__TASK OBJECTIVE__. Give all of the data below again exactly, and drop the images.

━━━━━ DATASET EXCERPTS ━━━━━

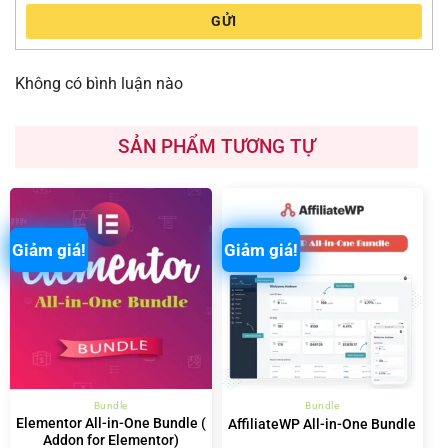
GỬI
Không có bình luận nào
SẢN PHẨM TƯƠNG TỰ
Giảm giá!
Giảm giá!
Bundle
Bundle
Elementor All-in-One Bundle (
AffiliateWP All-in-One Bundle
Addon for Elementor)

━━━━━

__RESULT__.
GỬI
Không có bình luận nào
SẢN PHẨM TƯƠNG TỰ
Giảm giá!
Giảm giá!
Bundle
Bundle
Elementor All-in-One Bundle (
AffiliateWP All-in-One Bundle
Addon for Elementor)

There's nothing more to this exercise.